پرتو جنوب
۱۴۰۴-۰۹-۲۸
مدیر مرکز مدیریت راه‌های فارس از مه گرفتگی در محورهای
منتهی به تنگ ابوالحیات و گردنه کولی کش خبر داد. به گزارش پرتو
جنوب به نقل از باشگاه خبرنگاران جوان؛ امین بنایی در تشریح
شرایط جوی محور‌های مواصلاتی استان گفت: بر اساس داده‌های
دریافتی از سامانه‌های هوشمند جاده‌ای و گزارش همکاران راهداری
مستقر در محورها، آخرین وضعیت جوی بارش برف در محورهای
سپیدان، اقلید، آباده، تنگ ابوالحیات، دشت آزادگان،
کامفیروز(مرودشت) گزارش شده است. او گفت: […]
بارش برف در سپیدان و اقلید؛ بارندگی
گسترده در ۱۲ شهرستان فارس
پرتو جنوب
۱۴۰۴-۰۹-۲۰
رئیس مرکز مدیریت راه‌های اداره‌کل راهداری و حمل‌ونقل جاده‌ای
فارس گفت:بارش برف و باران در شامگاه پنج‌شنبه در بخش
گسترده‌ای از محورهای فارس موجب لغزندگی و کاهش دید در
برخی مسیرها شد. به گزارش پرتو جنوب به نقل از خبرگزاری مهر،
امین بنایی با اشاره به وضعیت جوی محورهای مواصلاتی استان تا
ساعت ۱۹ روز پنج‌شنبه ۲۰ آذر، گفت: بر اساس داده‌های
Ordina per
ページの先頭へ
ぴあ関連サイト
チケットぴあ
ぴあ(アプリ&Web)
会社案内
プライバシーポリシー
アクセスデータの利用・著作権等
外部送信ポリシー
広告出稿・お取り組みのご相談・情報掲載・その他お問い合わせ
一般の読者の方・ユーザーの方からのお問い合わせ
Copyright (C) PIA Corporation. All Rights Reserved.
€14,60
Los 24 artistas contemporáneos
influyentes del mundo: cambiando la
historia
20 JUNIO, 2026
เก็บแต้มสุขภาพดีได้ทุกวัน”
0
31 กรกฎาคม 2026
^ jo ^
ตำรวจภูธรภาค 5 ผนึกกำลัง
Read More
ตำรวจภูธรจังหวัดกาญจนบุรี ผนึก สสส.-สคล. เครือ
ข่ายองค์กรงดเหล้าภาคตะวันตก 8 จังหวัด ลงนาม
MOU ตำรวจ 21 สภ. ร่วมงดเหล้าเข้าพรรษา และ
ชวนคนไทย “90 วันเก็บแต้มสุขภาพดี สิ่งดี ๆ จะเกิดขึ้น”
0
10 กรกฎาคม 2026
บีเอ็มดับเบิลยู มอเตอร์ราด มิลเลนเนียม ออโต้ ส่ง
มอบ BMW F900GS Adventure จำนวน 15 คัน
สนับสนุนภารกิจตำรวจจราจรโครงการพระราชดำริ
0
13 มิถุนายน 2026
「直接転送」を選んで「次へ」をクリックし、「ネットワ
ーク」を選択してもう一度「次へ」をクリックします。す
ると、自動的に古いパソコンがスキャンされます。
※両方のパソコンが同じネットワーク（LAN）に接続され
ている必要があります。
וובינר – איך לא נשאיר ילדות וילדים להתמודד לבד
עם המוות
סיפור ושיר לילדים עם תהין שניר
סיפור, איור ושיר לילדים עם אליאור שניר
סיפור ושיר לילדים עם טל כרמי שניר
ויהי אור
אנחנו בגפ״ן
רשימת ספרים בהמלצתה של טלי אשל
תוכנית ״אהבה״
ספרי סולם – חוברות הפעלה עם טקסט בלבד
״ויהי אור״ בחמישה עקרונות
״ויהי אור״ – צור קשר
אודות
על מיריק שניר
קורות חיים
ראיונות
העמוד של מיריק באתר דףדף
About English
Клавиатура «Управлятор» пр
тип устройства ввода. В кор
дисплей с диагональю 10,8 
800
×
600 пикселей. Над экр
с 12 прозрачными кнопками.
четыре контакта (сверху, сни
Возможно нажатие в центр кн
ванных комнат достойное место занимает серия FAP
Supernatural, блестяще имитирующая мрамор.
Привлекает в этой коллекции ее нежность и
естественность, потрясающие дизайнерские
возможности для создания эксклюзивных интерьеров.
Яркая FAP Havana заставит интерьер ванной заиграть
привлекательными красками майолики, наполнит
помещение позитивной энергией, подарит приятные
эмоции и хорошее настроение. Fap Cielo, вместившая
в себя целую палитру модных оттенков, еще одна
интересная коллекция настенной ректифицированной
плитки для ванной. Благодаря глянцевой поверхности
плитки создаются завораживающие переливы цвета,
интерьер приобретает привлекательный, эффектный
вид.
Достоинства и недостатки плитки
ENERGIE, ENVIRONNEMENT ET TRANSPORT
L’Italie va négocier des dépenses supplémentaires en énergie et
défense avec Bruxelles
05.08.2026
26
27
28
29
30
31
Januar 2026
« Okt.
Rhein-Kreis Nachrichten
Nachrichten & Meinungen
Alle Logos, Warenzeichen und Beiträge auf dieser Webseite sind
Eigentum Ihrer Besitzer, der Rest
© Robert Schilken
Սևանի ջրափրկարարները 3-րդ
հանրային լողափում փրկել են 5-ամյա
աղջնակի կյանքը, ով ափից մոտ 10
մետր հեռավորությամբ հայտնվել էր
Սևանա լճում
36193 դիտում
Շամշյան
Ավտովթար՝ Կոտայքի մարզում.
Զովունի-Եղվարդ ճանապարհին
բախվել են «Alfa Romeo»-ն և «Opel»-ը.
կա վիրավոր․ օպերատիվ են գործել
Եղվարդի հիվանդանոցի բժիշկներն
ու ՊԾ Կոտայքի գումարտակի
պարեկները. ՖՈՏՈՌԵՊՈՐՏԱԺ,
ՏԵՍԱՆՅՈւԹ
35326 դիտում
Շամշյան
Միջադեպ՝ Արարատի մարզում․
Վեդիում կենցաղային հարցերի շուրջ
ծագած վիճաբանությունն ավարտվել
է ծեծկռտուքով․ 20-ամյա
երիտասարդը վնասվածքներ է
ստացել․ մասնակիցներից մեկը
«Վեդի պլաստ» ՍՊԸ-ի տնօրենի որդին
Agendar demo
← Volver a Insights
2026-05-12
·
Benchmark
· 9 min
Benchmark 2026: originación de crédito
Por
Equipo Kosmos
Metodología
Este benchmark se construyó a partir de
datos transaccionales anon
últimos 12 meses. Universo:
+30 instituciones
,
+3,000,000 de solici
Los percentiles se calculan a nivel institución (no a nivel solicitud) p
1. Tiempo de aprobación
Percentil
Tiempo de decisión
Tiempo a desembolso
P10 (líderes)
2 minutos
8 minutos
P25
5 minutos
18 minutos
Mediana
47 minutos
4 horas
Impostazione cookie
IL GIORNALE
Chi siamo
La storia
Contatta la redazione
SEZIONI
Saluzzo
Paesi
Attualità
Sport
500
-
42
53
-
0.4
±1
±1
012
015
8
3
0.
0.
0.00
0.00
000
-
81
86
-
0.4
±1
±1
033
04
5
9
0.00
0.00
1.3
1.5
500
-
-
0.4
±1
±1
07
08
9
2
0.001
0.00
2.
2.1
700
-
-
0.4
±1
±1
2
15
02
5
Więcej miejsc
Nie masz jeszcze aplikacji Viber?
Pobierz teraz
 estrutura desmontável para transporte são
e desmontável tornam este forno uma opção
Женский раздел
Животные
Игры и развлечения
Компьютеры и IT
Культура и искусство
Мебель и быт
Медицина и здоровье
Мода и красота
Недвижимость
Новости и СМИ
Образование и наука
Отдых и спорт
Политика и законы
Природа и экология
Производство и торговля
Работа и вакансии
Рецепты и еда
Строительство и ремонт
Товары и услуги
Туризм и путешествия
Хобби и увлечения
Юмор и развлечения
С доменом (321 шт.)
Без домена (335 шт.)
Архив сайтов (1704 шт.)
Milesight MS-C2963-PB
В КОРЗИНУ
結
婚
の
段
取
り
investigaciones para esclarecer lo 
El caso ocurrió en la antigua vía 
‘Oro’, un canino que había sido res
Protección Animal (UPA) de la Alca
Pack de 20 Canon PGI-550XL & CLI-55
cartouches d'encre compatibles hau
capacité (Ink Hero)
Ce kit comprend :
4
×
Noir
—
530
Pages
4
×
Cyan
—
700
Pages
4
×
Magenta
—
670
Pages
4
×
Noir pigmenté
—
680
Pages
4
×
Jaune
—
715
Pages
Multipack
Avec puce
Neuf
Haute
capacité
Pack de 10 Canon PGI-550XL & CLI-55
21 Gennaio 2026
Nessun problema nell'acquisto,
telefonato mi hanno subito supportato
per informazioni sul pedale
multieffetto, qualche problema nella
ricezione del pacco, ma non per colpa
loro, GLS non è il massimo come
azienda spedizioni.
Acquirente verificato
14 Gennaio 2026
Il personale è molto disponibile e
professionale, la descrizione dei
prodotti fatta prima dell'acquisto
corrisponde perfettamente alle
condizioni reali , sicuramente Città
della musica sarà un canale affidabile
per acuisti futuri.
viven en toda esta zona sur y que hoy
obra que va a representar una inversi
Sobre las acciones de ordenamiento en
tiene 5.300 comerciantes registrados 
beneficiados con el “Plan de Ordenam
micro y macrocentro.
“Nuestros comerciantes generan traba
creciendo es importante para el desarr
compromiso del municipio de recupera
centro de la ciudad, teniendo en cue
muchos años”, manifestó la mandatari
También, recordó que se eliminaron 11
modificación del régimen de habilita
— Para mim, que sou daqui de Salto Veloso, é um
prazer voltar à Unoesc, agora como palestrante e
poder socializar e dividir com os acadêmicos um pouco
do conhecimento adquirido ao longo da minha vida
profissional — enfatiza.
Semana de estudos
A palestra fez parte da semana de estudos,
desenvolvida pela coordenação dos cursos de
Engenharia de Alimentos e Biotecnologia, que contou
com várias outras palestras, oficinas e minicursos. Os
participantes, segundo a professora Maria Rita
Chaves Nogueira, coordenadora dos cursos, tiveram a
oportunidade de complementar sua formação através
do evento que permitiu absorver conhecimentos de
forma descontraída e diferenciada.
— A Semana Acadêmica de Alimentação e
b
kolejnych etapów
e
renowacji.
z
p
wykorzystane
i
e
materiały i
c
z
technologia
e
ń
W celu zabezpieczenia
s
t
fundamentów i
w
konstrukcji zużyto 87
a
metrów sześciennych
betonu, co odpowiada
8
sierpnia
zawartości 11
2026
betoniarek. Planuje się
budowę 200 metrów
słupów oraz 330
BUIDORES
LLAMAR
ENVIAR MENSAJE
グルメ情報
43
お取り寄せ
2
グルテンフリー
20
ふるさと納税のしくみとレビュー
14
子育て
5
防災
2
****************************************
Reproduce every line of the material above that has the string "ตำรวจภ".

● Your solution:
ตำรวจภูธรภาค 5 ผนึกกำลัง
ตำรวจภูธรจังหวัดกาญจนบุรี ผนึก สสส.-สคล. เครือ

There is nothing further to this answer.